Additional models for relation extraction, implemented here based on the paper's methodology:

For more conceptual details on the implementation, please see https://towardsdatascience.com/bert-s-for-relation-extraction-in-nlp-2c7c3ab487c4

If you like my work, please consider sponsoring by clicking the sponsor button at the top.

Requirements

Requirements: Python (3.8+)

python3 -m pip install -r requirements.txt
python3 -m spacy download en_core_web_lg

Pre-trained BERT models (ALBERT, BERT) courtesy of HuggingFace.co (https://huggingface.co)
Pre-trained BioBERT model courtesy of https://github.com/dmis-lab/biobert

To use BioBERT(biobert_v1.1_pubmed), download & unzip the model from here to ./additional_models folder.

Training by matching the blanks (BERTEM + MTB)

Run main_pretraining.py with arguments below. Pre-training data can be any .txt continuous text file.
We use Spacy NLP to grab pairwise entities (within a window size of 40 tokens length) from the text to form relation statements for pre-training. Entities recognition are based on NER and dependency tree parsing of objects/subjects.

The pre-training data taken from CNN dataset (cnn.txt) that I've used can be downloaded here.
Download and save as ./data/cnn.txt
However, do note that the paper uses wiki dumps data for MTB pre-training which is much larger than the CNN dataset.

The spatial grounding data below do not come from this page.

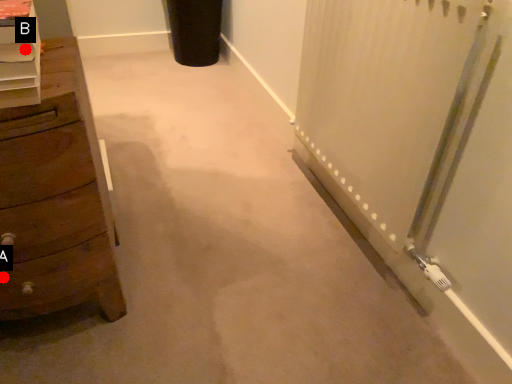 Question: Two points are circled on the image, labeled by A and B beside each circle. Which point is further to the camera?

Choices:
 (A) A is further
 (B) B is further

Answer: (A) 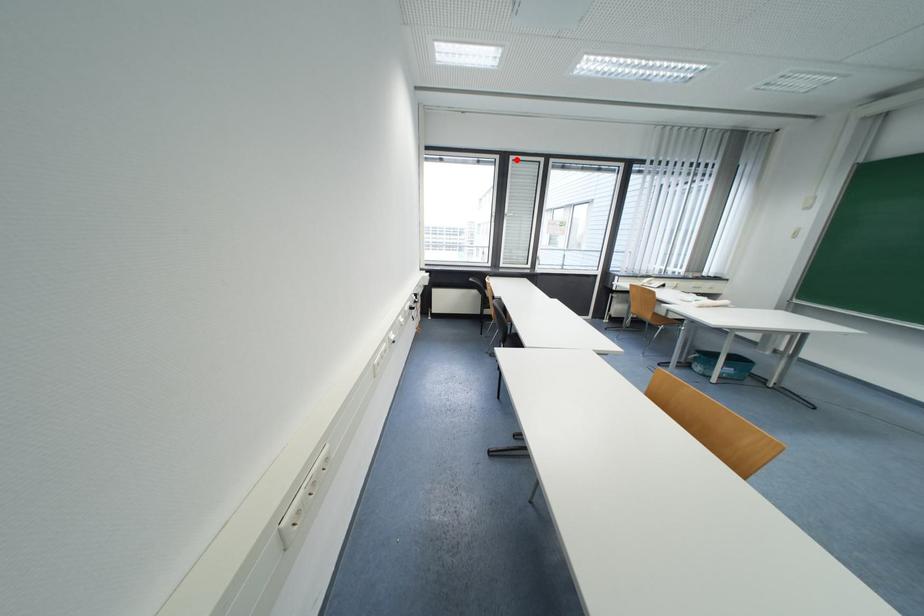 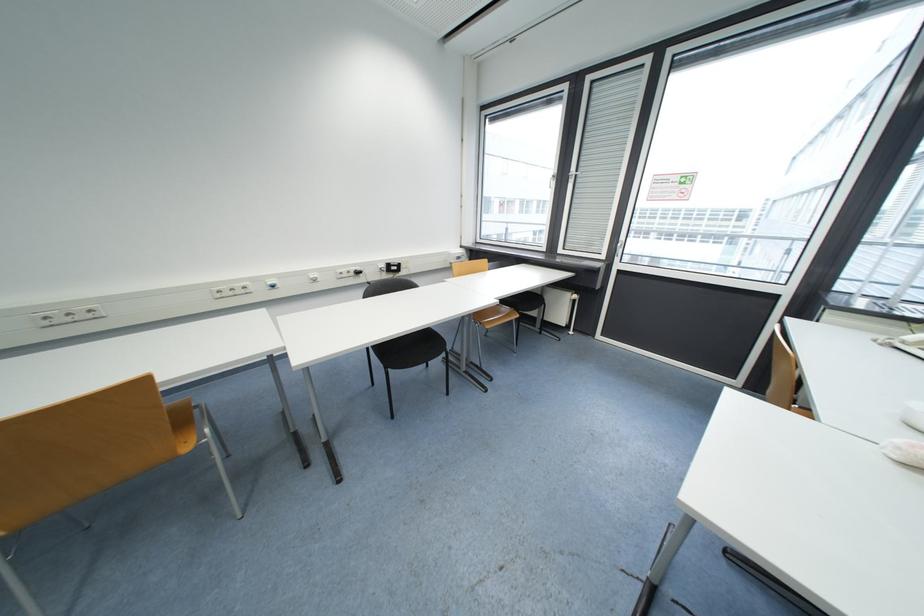 Locate, in the second image, the point that corresponds to the highlighted location in the first image.

(593, 81) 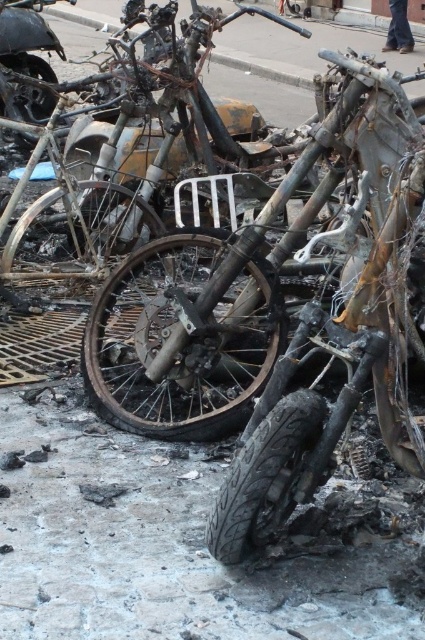 Question: Can you confirm if charcoal rubber tire at lower center is thinner than charred metal motorcycle at upper left?

Choices:
 (A) yes
 (B) no

Answer: (A)

Question: Estimate the real-world distances between objects in this image. Which object is closer to the charcoal rubber tire at lower center?

Choices:
 (A) charcoal rubber tire at center-left
 (B) charcoal matte bicycle at center

Answer: (B)

Question: Can you confirm if charcoal rubber tire at center is bigger than charcoal rubber tire at lower center?

Choices:
 (A) yes
 (B) no

Answer: (A)

Question: Does charcoal rubber tire at lower center appear under charcoal rubber tire at center-left?

Choices:
 (A) yes
 (B) no

Answer: (A)

Question: Which object is positioned farthest from the charcoal matte bicycle at center?

Choices:
 (A) charcoal rubber tire at center
 (B) charred metal motorcycle at upper left

Answer: (B)

Question: Which of the following is the closest to the observer?

Choices:
 (A) (34, 93)
 (B) (22, 26)

Answer: (B) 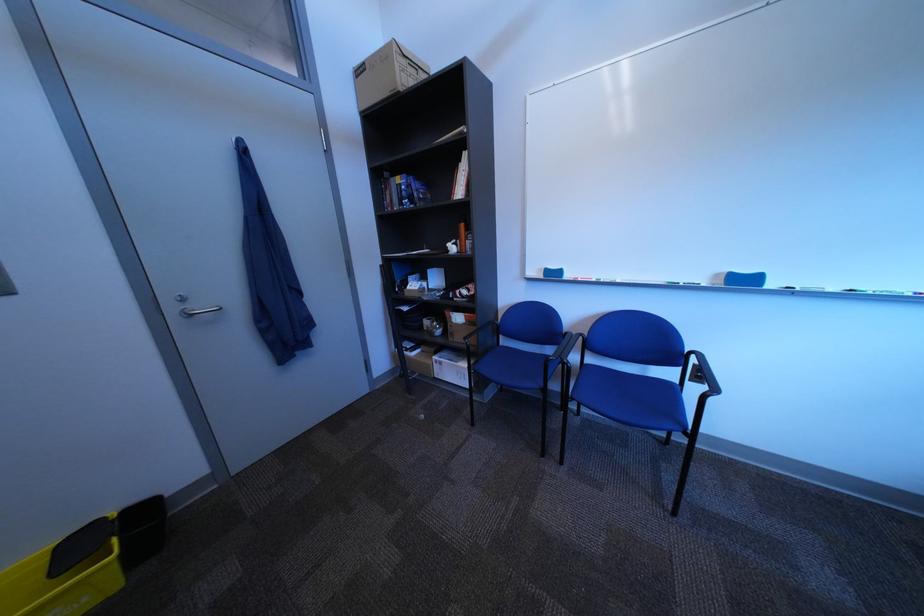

Note: Pre-training can take a long time, depending on available GPU. It is possible to directly fine-tune on the relation-extraction task and still get reasonable results, following the section below.

main_pretraining.py [-h] 
	[--pretrain_data TRAIN_PATH] 
	[--batch_size BATCH_SIZE]
	[--freeze FREEZE]  
	[--gradient_acc_steps GRADIENT_ACC_STEPS]
	[--max_norm MAX_NORM]
	[--fp16 FP_16]  
	[--num_epochs NUM_EPOCHS]
	[--lr LR]
	[--model_no MODEL_NO (0: BERT ; 1: ALBERT ; 2: BioBERT)]  
	[--model_size MODEL_SIZE (BERT: 'bert-base-uncased', 'bert-large-uncased';   
				ALBERT: 'albert-base-v2', 'albert-large-v2';   
				BioBERT: 'bert-base-uncased' (biobert_v1.1_pubmed))]

Fine-tuning on SemEval2010 Task 8 (BERTEM/BERTEM + MTB)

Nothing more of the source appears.